The idea of "family-friendly workplaces" has been kicking around for
some time and was even highlighted in last year's throne speech in
Canada. There is also a section on it in a recent discussion paper in
B.C. on women's economic equality.

Compared to the amount and level of talk over the past 12 or so years, the
actual policy response on this issue has been minimal. This in spite of
the widespread assumption that work arrangements that are unresponsive to
family needs have a detrimental impact on family security and stability.

The assumption is backed by the usual studies showing correlations between
irregular work arrangements and family instability. But (leaving aside for
the moment the possibility that both are caused by dental amalgam) what if
we turn the assumed direction of causation around. Maybe it's
the increasingly unstable families that are contributing to the growing
polarization of work times and proliferation of precarious employment. I'm
not saying this is the case. It could also be possible that causation
could run in both directions, or even form an alternating spiral.
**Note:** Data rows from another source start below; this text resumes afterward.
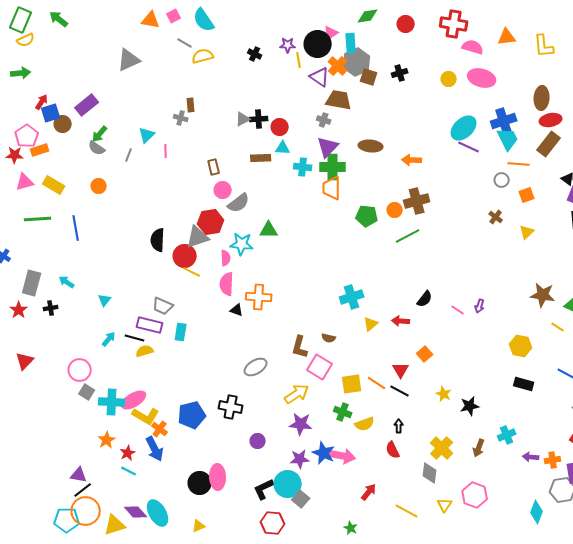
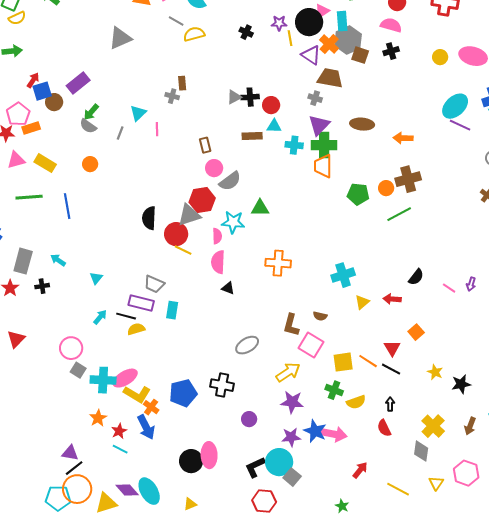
pink semicircle: (473, 47) -> (391, 25), moved
orange cross: (259, 297) -> (278, 263), moved

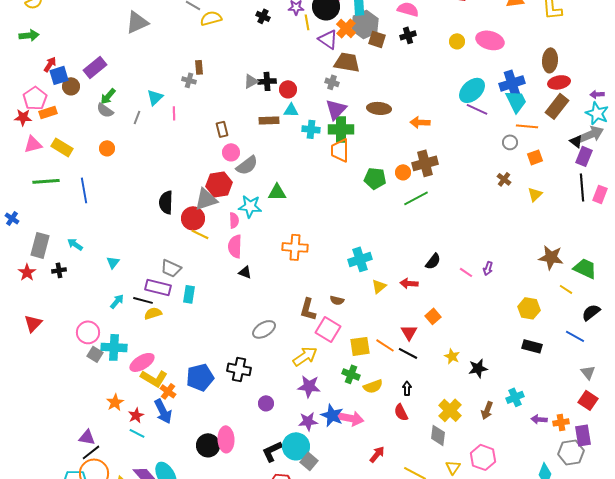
cyan cross: (103, 380) -> (114, 347), moved

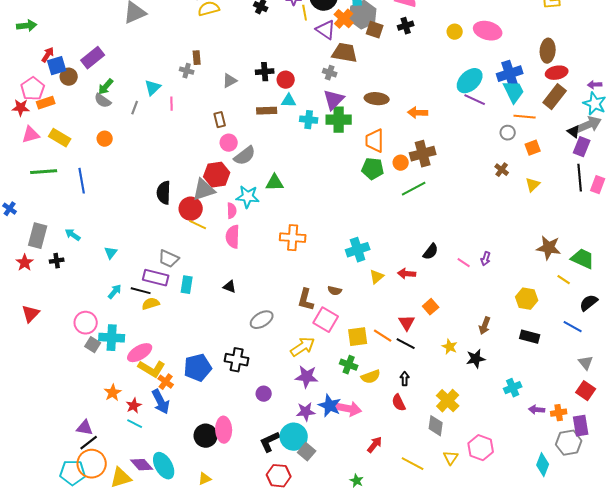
gray triangle: (251, 81) -> (230, 81), moved
orange trapezoid: (340, 150) -> (375, 141), moved
black triangle: (245, 272) -> (230, 287), moved
brown arrow: (487, 410) -> (485, 326), moved

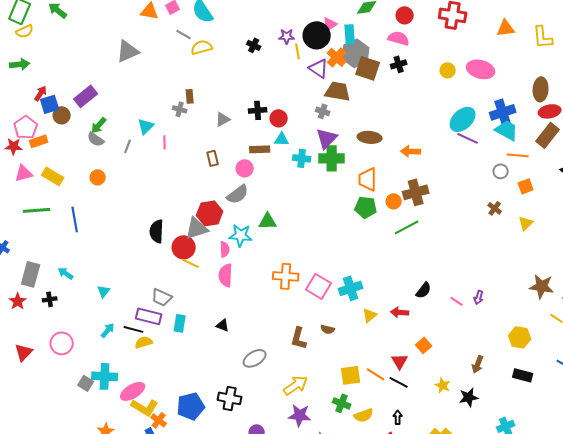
brown square: (375, 30) -> (368, 68), size x1.4
cyan trapezoid: (514, 92) -> (507, 130), turned -35
pink circle: (229, 143) -> (245, 168), moved
pink square: (326, 320) -> (319, 286), moved
pink circle: (86, 323) -> (62, 343), moved

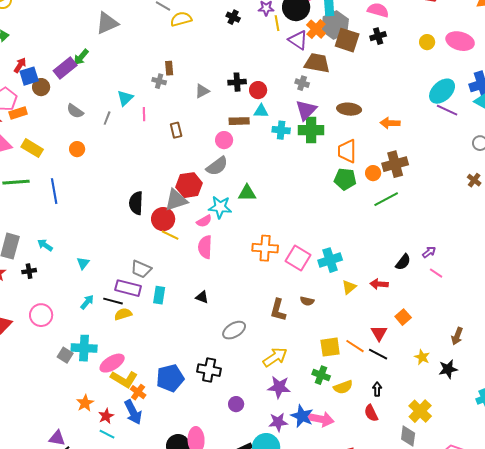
green arrow: (99, 125) -> (81, 57), moved
brown rectangle: (213, 158) -> (176, 130), moved
pink semicircle: (225, 249) -> (204, 221), turned 63
purple arrow: (479, 297) -> (429, 252), moved, turned -144

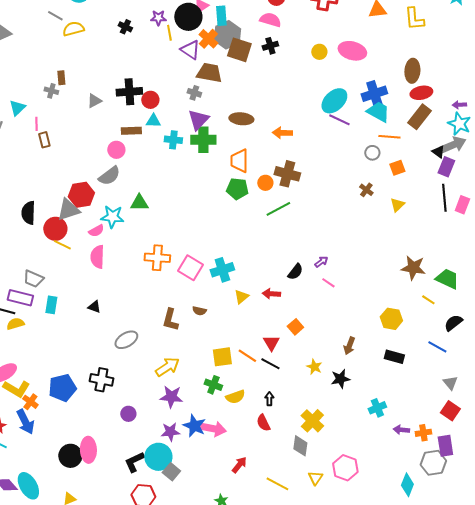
black cross: (237, 82) -> (129, 92), size x1.4
brown rectangle: (176, 130) -> (44, 140), moved
brown cross: (395, 164) -> (287, 174), turned 30

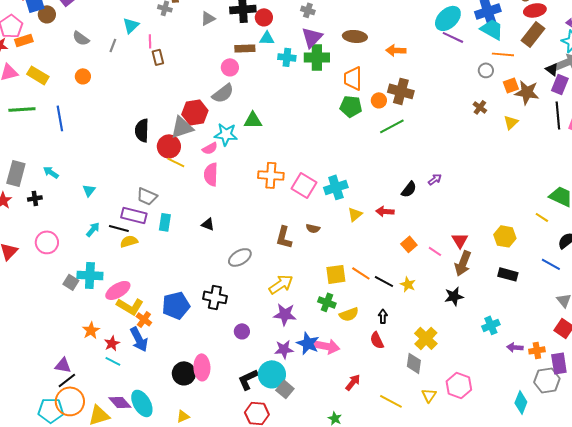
brown star: (413, 268) -> (527, 92), moved
pink line: (328, 283) -> (435, 251), moved
red triangle: (271, 343) -> (460, 240), moved
brown arrow: (349, 346) -> (463, 263), size x1.4
yellow star: (314, 367) -> (408, 284), moved

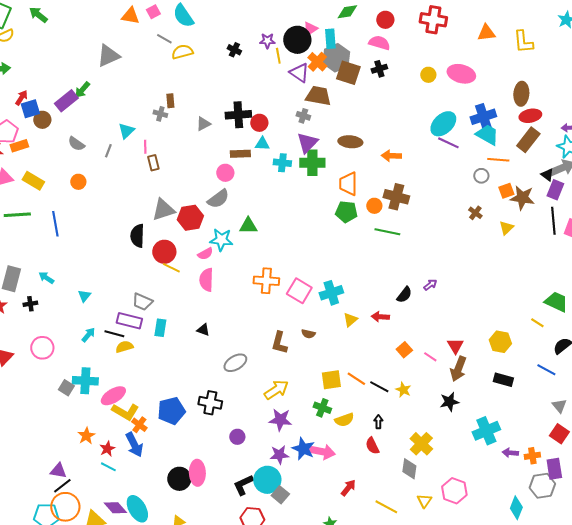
green line: (392, 126) -> (387, 232), turned 40
gray triangle: (182, 127) -> (163, 210), moved
cyan cross: (491, 325) -> (486, 431), size x1.5

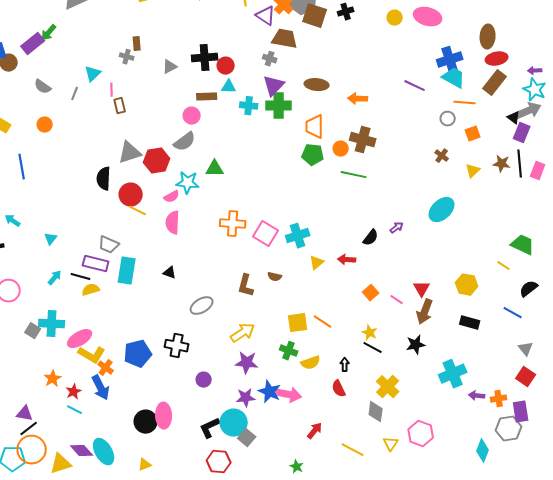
cyan ellipse: (443, 124) -> (442, 210), moved
brown star: (522, 198) -> (502, 164), moved, size x0.7
cyan rectangle: (160, 328) -> (127, 271), size x1.5
black line: (379, 387) -> (373, 348), moved

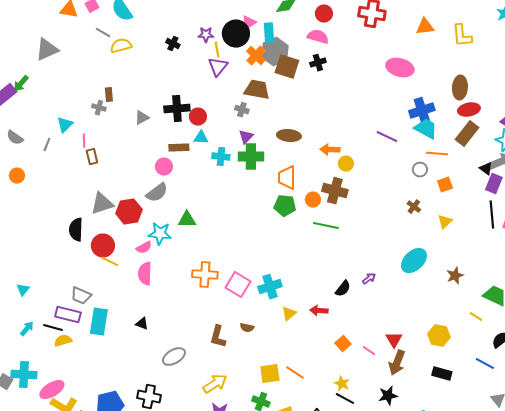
purple triangle: (266, 16) -> (218, 67), moved, turned 35
yellow circle: (395, 18) -> (346, 164), moved
purple triangle: (274, 86) -> (246, 137), size x0.7
brown star: (502, 164) -> (455, 276), moved, turned -30

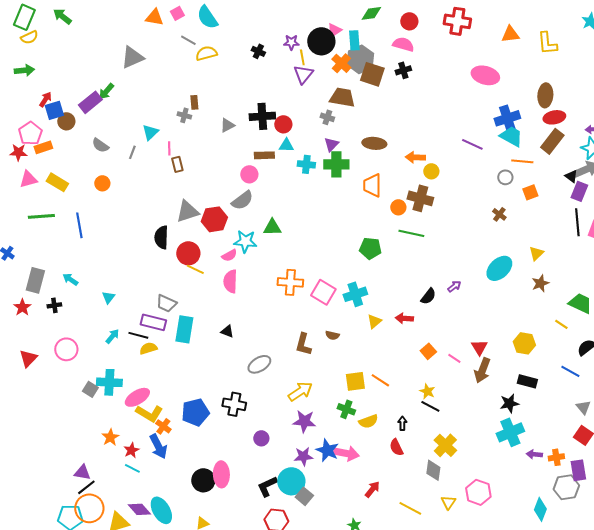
green pentagon: (285, 206) -> (370, 248), moved
yellow triangle: (445, 222) -> (536, 253), moved
black star: (388, 396) -> (509, 403), moved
In _The Time Bind_, Arlie Hochschild explored the idea that for many
people, work was perceived as a more hospitible environment than their
home life. That doesn't go quite far enough when one reflects on the fact
that the stress-laden "nuclear family" is itself largely a construct of
20th century industrialism. 

Where I'm headed with this ramble is someplace quite different from the
reactionary preaching for a return to "traditional family values". Those
preachments may indeed have a great deal of superficial appeal in an
election campaign, but as a practical matter any _policy_ that could
conceivably implement such a return to the past would be profoundly
unpopular and ineffectual.

Rather than indulge in a heap of preparatory generalizations, I just throw
out a half-baked prototype of what I'm thinking about and let the chips
fall where they may. Maybe what is needed is a small-scale social unit,
not defined either by co-habitation or employment or occupation. Taking
in the idea of a Basic Income, maybe the thing to do would be to structure
a basic income scheme not on an individual or family structure but on some
hitherto undefined relation between say, 8 or 10 people.